PIONEERS AND EARLY SETTLEMENT OF LAKE WALLACE AND EDENHOPE
On April 16th, 1843, William Wallace – said to be a descendent of the great Scottish patriot – with his small part on horseback broke through the scrub and timbered country which had characterised their journey north from Portland to see the magnificent sheet of water at their feet. He explored the area for about a month but then settled about 20 miles southwesterly at Elderslie.
Two years later in February, 1845, the Hope Bros., George and James, symbolising the success of the westward settler invasion that had started from Geelong in the 1830’s, arrived and occupied some 120,000 acres which they called Lake Wallace Station.
The first signs of permanent settlement at Edenhope appeared in 1857-58 when a number of English, Scottish and Irish shepherds and labourers built humble homes in the township area.

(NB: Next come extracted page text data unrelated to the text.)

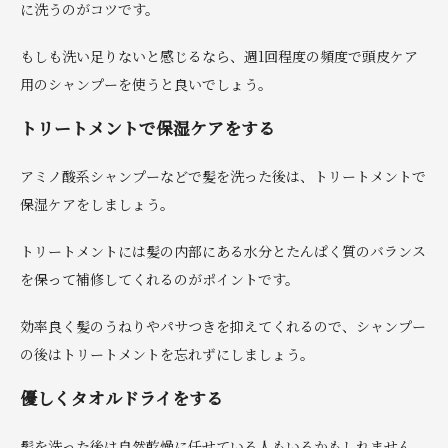
に洗うのがコツです。
もしも洗い足りないと感じるなら、週1回程度の頻度で頭皮ケア
用のシャンプーを使うと良いでしょう。
トリートメントで保湿ケアをする
アミノ酸系シャンプーなどで髪を洗った後は、トリートメントで
保湿ケアをしましょう。
トリートメントには髪の内部にある水分とたんぱく質のバランス
を保って補修してくれるのがポイントです。
効率良く髪のうねりやパサつきを抑えてくれるので、シャンプー
の後はトリートメントを忘れずにしましょう。
優しくタオルドライをする
髪を洗った後は自然乾燥に任せている人もいるかもしれません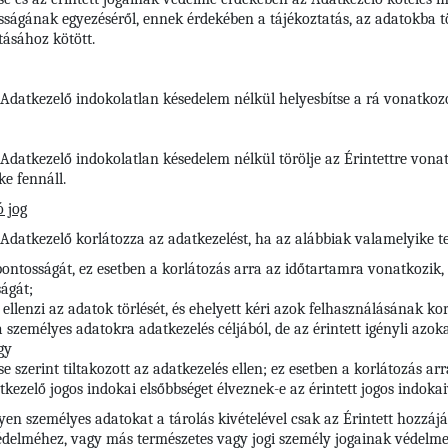
ságának egyezéséről, ennek érdekében a tájékoztatás, az adatokba tör
tásához kötött.
z Adatkezelő indokolatlan késedelem nélkül helyesbítse a rá vonatko
z Adatkezelő indokolatlan késedelem nélkül törölje az Érintettre vo
e fennáll.
 jog
 Adatkezelő korlátozza az adatkezelést, ha az alábbiak valamelyike te
 pontosságát, ez esetben a korlátozás arra az időtartamra vonatkozik,
ágát;
t ellenzi az adatok törlését, és ehelyett kéri azok felhasználásának ko
zemélyes adatokra adatkezelés céljából, de az érintett igényli azokat
gy
se szerint tiltakozott az adatkezelés ellen; ez esetben a korlátozás a
kezelő jogos indokai elsőbbséget élveznek-e az érintett jogos indoka
lyen személyes adatokat a tárolás kivételével csak az Érintett hozzájá
védelméhez, vagy más természetes vagy jogi személy jogainak védelme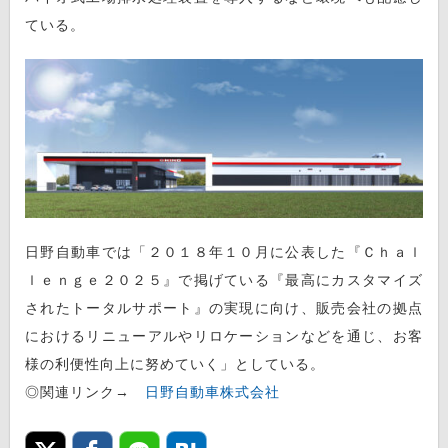
ている。
日野自動車では「２０１８年１０月に公表した『Ｃｈａｌ
ｌｅｎｇｅ２０２５』で掲げている『最高にカスタマイズ
されたトータルサポート』の実現に向け、販売会社の拠点
におけるリニューアルやリロケーションなどを通じ、お客
様の利便性向上に努めていく」としている。
◎関連リンク→
日野自動車株式会社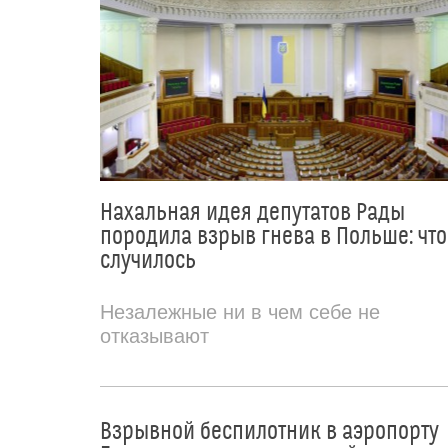
Нахальная идея депутатов Рады
породила взрыв гнева в Польше: что
случилось
Незалежные ни в чем себе не
отказывают
Взрывной беспилотник в аэропорту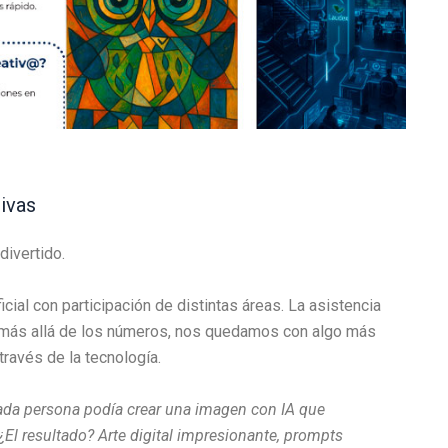
tivas
ivertido.
icial con participación de distintas áreas. La asistencia
o más allá de los números, nos quedamos con algo más
ravés de la tecnología.
da persona podía crear una imagen con IA que
 ¿El resultado? Arte digital impresionante, prompts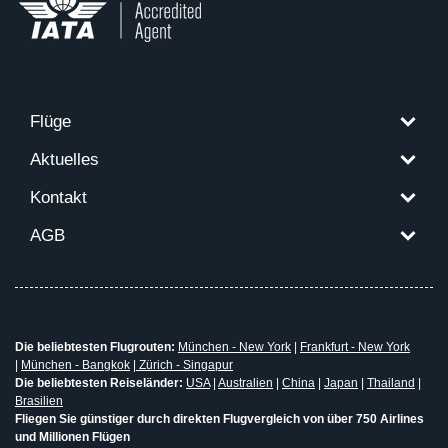
Flüge
Aktuelles
Kontakt
AGB
Die beliebtesten Flugrouten:
München - New York
|
Frankfurt - New York
|
München - Bangkok
|
Zürich - Singapur
Die beliebtesten Reiseländer:
USA
|
Australien
|
China
|
Japan
|
Thailand
|
Brasilien
Fliegen Sie günstiger durch direkten Flugvergleich von über 750 Airlines
und Millionen Flügen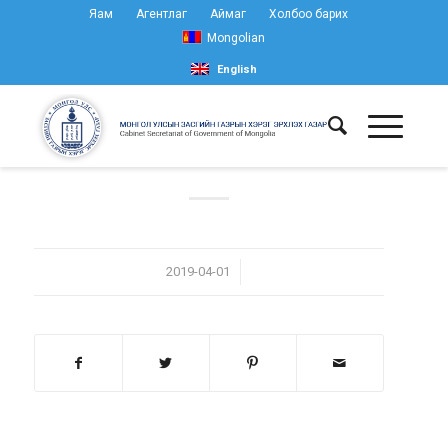
Яам
Агентлаг
Аймаг
Холбоо барих
Mongolian
English
/
2019-04-01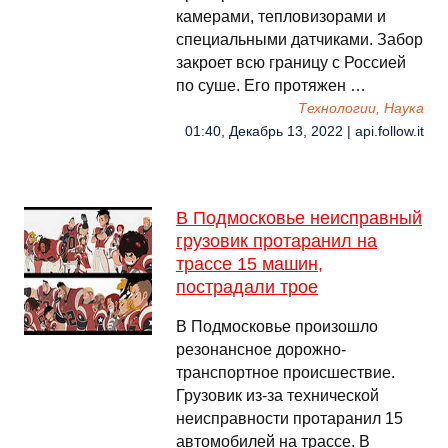
камерами, тепловизорами и
специальными датчиками. Забор
закроет всю границу с Россией
по суше. Его протяжен …
Технологии, Наука
01:40, Декабрь 13, 2022 | api.follow.it
В Подмосковье неисправный
грузовик протаранил на
трассе 15 машин,
пострадали трое
В Подмосковье произошло
резонансное дорожно-
транспортное происшествие.
Грузовик из-за технической
неисправности протаранил 15
автомобилей на трассе. В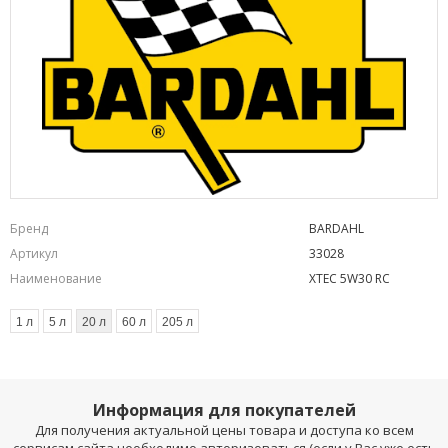
Бренд
BARDAHL
Артикул
33028
Наименование
XTEC 5W30 RC
1 л
5 л
20 л
60 л
205 л
Информация для покупателей
Для получения актуальной цены товара и доступа ко всем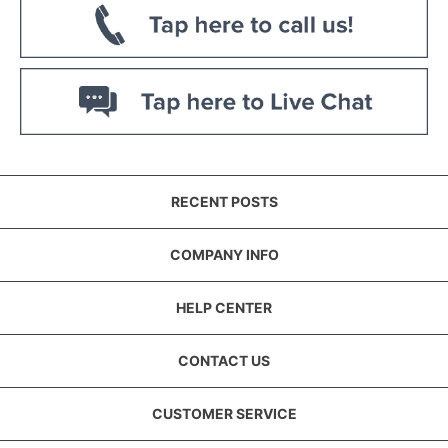
RECENT POSTS
COMPANY INFO
HELP CENTER
CONTACT US
CUSTOMER SERVICE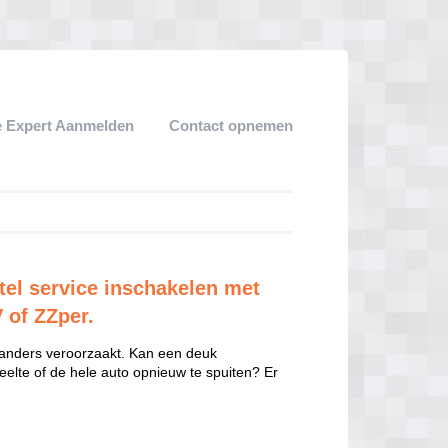
 Expert Aanmelden
Contact opnemen
tel service inschakelen met
V of ZZper.
 anders veroorzaakt. Kan een deuk
eelte of de hele auto opnieuw te spuiten? Er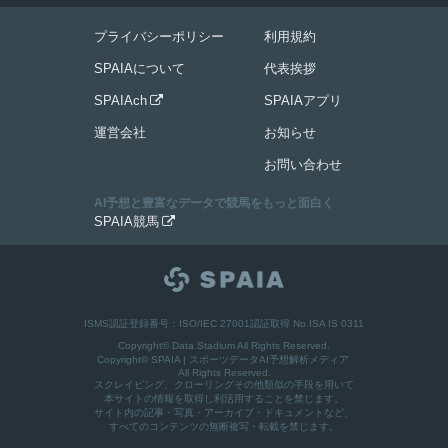
プライバシーポリシー
利用規約
SPAIAについて
代表挨拶
SPAIAch
SPAIAアプリ

運営会社
お知らせ
お問い合わせ
AI予想と豊富なデータで競馬をもっと面白く
SPAIA競馬

ISMS認証登録番号：ISO/IEC 27001認証取得 No.ISA IS 0311
Copyright© Data Stadium All Rights Reserved.
Copyright©
SPAIA | スポーツデータAI予想解析メディア
All Rights Reserved.
スクレイピング、クローリングその他類似の手段を用いて
本サイトの情報を取得し利活用することを禁じます。
サイト内の記事・写真・アーカイブ・ドキュメントなど、
すべてのコンテンツの無断複写・転載を禁じます。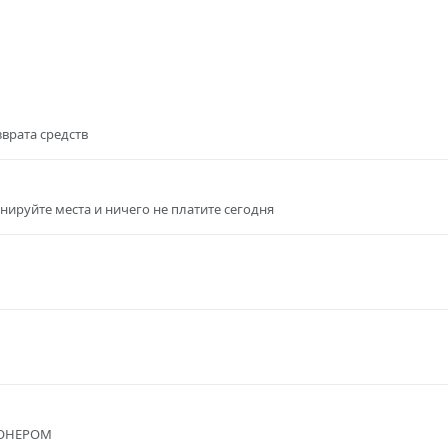
врата средств
онируйте места и ничего не платите сегодня
ОНЕРОМ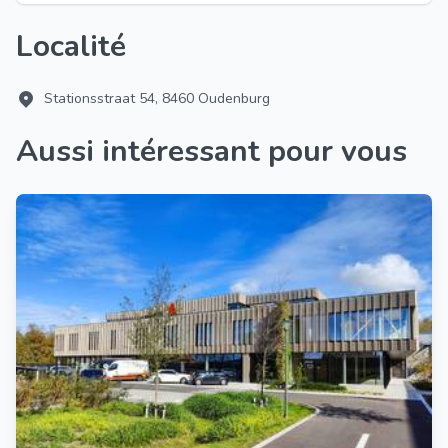
Localité
Stationsstraat 54, 8460 Oudenburg
Aussi intéressant pour vous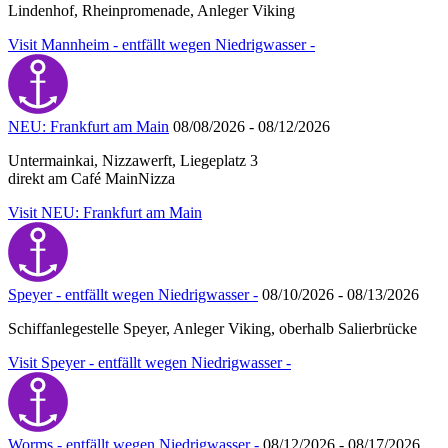
Lindenhof, Rheinpromenade, Anleger Viking
Visit Mannheim - entfällt wegen Niedrigwasser -
NEU: Frankfurt am Main
08/08/2026 - 08/12/2026
Untermainkai, Nizzawerft, Liegeplatz 3
direkt am Café MainNizza
Visit NEU: Frankfurt am Main
Speyer - entfällt wegen Niedrigwasser -
08/10/2026 - 08/13/2026
Schiffanlegestelle Speyer, Anleger Viking, oberhalb Salierbrücke
Visit Speyer - entfällt wegen Niedrigwasser -
Worms - entfällt wegen Niedrigwasser -
08/12/2026 - 08/17/2026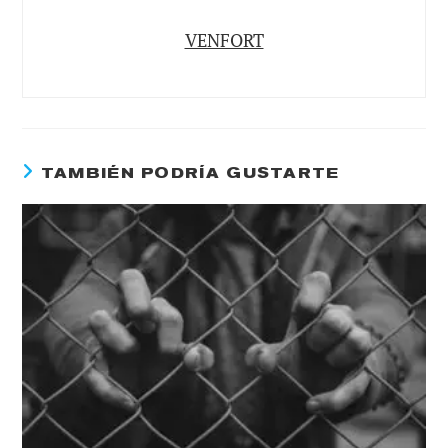
VENFORT
TAMBIÉN PODRÍA GUSTARTE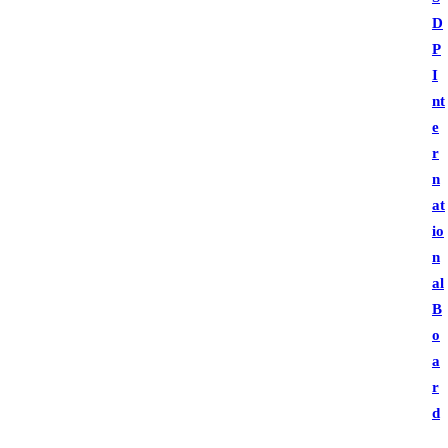
D
P
I
nt
e
r
n
at
io
n
al
B
o
a
r
d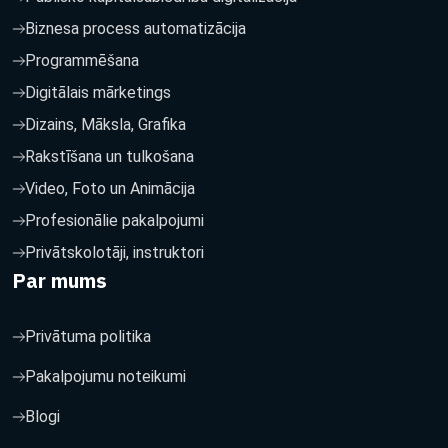
Biznesa process automatizācija
Programmēšana
Digitālais mārketings
Dizains, Māksla, Grafika
Rakstīšana un tulkošana
Video, Foto un Animācija
Profesionālie pakalpojumi
Privātskolotāji, instruktori
Par mums
Privātuma politika
Pakalpojumu noteikumi
Blogi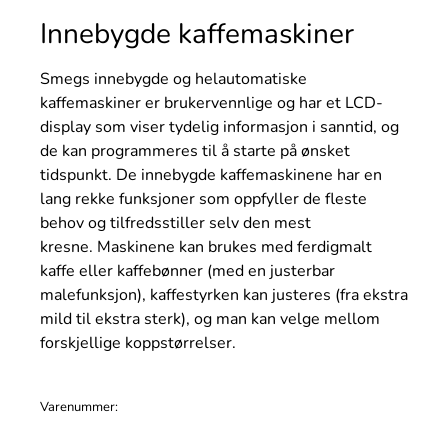
Innebygde kaffemaskiner
Smegs innebygde og helautomatiske
kaffemaskiner er brukervennlige og har et LCD-
display som viser tydelig informasjon i sanntid, og
de kan programmeres til å starte på ønsket
tidspunkt. De innebygde kaffemaskinene har en
lang rekke funksjoner som oppfyller de fleste
behov og tilfredsstiller selv den mest
kresne. Maskinene kan brukes med ferdigmalt
kaffe eller kaffebønner (med en justerbar
malefunksjon), kaffestyrken kan justeres (fra ekstra
mild til ekstra sterk), og man kan velge mellom
forskjellige koppstørrelser.
Varenummer: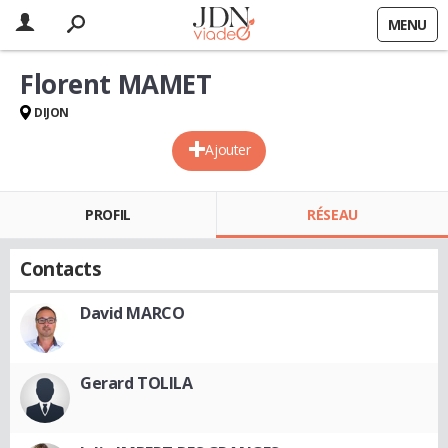
MENU
Florent MAMET
DIJON
Ajouter
PROFIL
RÉSEAU
Contacts
David MARCO
Gerard TOLILA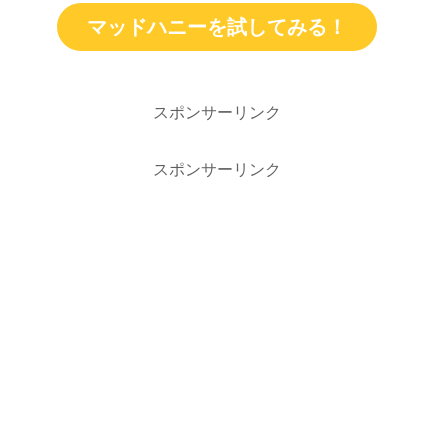
マッドハニーを試してみる！
スポンサーリンク
スポンサーリンク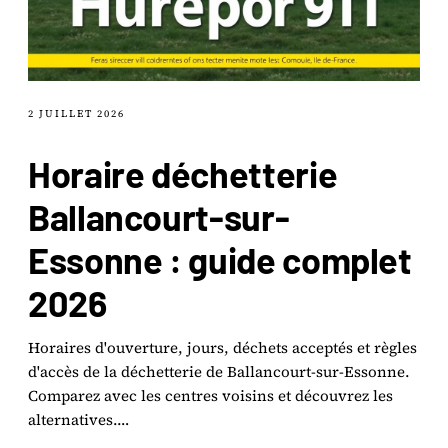
2 JUILLET 2026
Horaire déchetterie
Ballancourt-sur-
Essonne : guide complet
2026
Horaires d'ouverture, jours, déchets acceptés et règles
d'accès de la déchetterie de Ballancourt-sur-Essonne.
Comparez avec les centres voisins et découvrez les
alternatives.…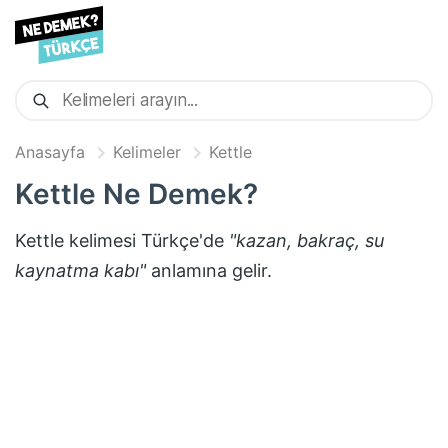
Anasayfa
Kelimeler
Kettle
Kettle
Ne Demek?
Kettle
kelimesi Türkçe'de
"
kazan, bakraç, su
kaynatma kabı
"
anlamına gelir.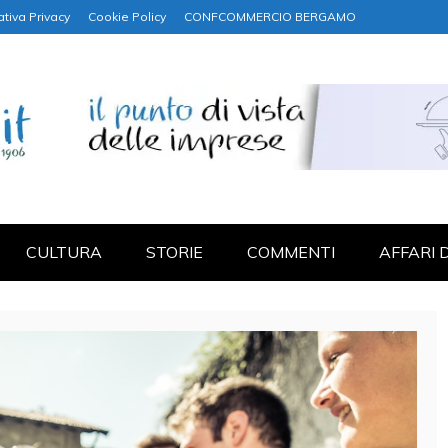
ativa Privacy
Cookie Policy
CONFCOMMERCIO BERGAMO
NANZA
CULTURA
STORIE
COMMENTI
AFFARI 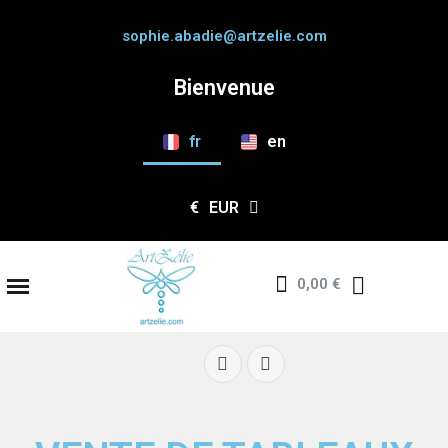
sophie.abadie@artzelie.com
Bienvenue
fr
en
€
EUR
0,00 €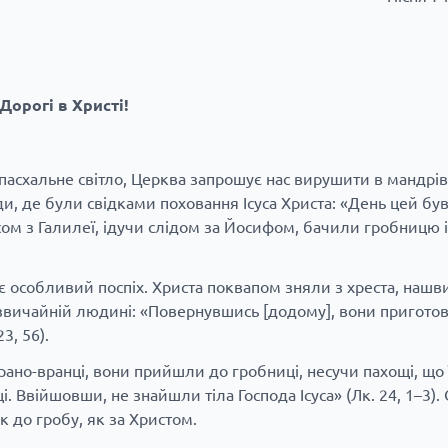
Дорогі в Христі!
є пасхальне світло, Церква запрошує нас вирушити в мандрів
 де були свідками поховання Ісуса Христа: «День цей був 
сом з Галилеї, ідучи слідом за Йосифом, бачили гробницю і
 особливий поспіх. Христа поквапом зняли з хреста, нашв
 звичайній людині: «Повернувшись [додому], вони пригото
3, 56).
 рано-вранці, вони прийшли до гробниці, несучи пахощі, що 
. Ввійшовши, не знайшли тіла Господа Ісуса» (Лк. 24, 1–3).
к до гробу, як за Христом.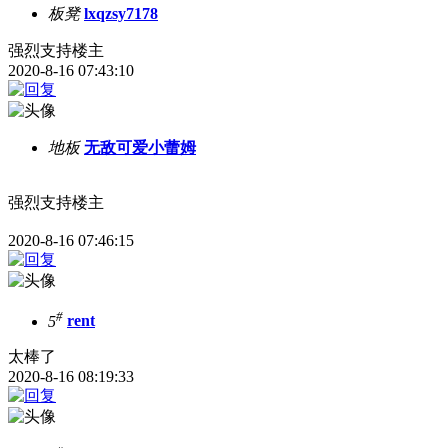
板凳
lxqzsy7178
强烈支持楼主
2020-8-16 07:43:10
地板
无敌可爱小蕾姆
强烈支持楼主
2020-8-16 07:46:15
#
5
rent
太棒了
2020-8-16 08:19:33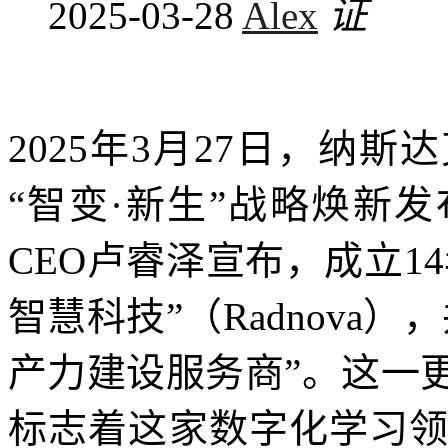
2025-03-28
Alex
2025年3月27日，纳
“智变·新生”战略焕新
CEO卢睿泽宣布，成立1
智慧科技”（Radnova
产力建设服务商”。这一
标志着这家数字化学习领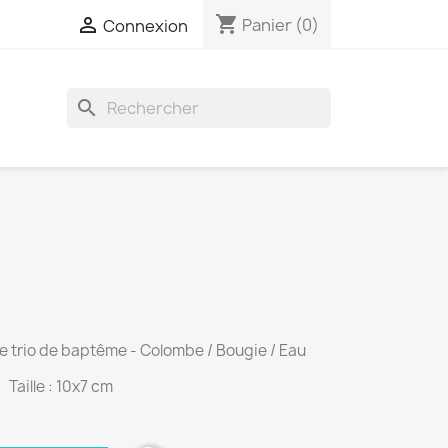
shopping_cart

Panier
(0)
Connexion
search
e trio de baptême - Colombe / Bougie / Eau
Taille : 10x7 cm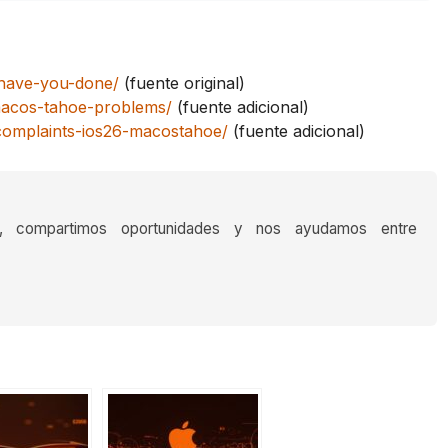
-have-you-done/
(fuente original)
macos-tahoe-problems/
(fuente adicional)
complaints-ios26-macostahoe/
(fuente adicional)
s, compartimos oportunidades y nos ayudamos entre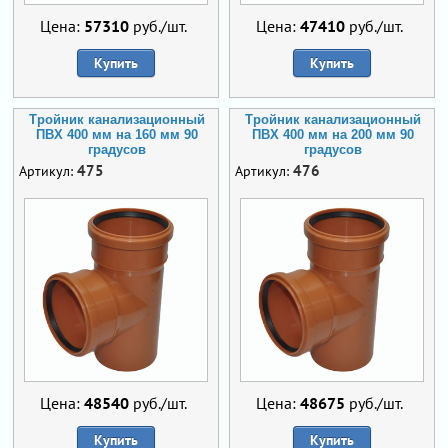
Цена:
57310
руб./шт.
Цена:
47410
руб./шт.
Купить
Купить
Тройник канализационный
Тройник канализационный
ПВХ 400 мм на 160 мм 90
ПВХ 400 мм на 200 мм 90
градусов
градусов
475
476
Артикул:
Артикул:
Цена:
48540
руб./шт.
Цена:
48675
руб./шт.
Купить
Купить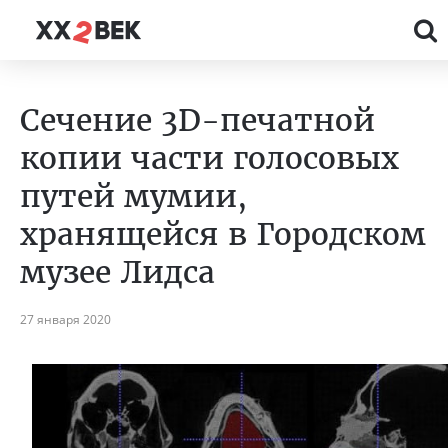
Сечение 3D-печатной
копии части голосовых
путей мумии,
хранящейся в Городском
музее Лидса
27 января 2020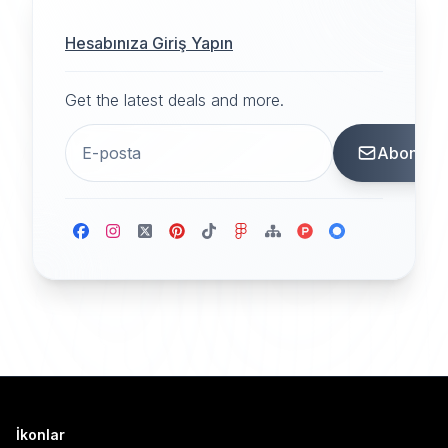
Hesabınıza Giriş Yapın
Get the latest deals and more.
Abone
İkonlar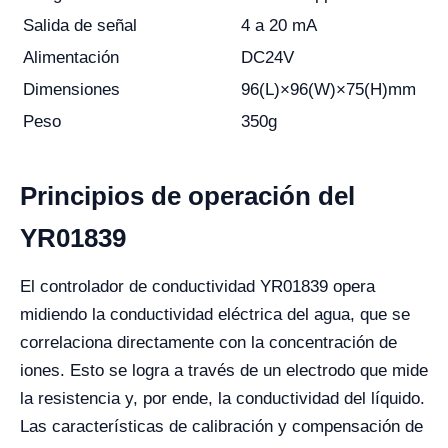
Salida de señal
4 a 20 mA
Alimentación
DC24V
Dimensiones
96(L)×96(W)×75(H)mm
Peso
350g
Principios de operación del
YR01839
El controlador de conductividad YR01839 opera
midiendo la conductividad eléctrica del agua, que se
correlaciona directamente con la concentración de
iones. Esto se logra a través de un electrodo que mide
la resistencia y, por ende, la conductividad del líquido.
Las características de calibración y compensación de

The origin of the name “Edenhope” has puzzled many as there does not appear to be any other town or for that matter natural feature, hill, river, etc. of that name in the world. It has been stated that Edenhope was the name of one of the estates or farms of the Hope family in Scotland but definate confirmation is lacking. Another line of thought has it that is is a concoction of Hopes Eden and still another that the Hope brothers had a sister Edith from which the name was built up. Historians have become bogged down with the various formulas but all are agreed that the choice was a happy one.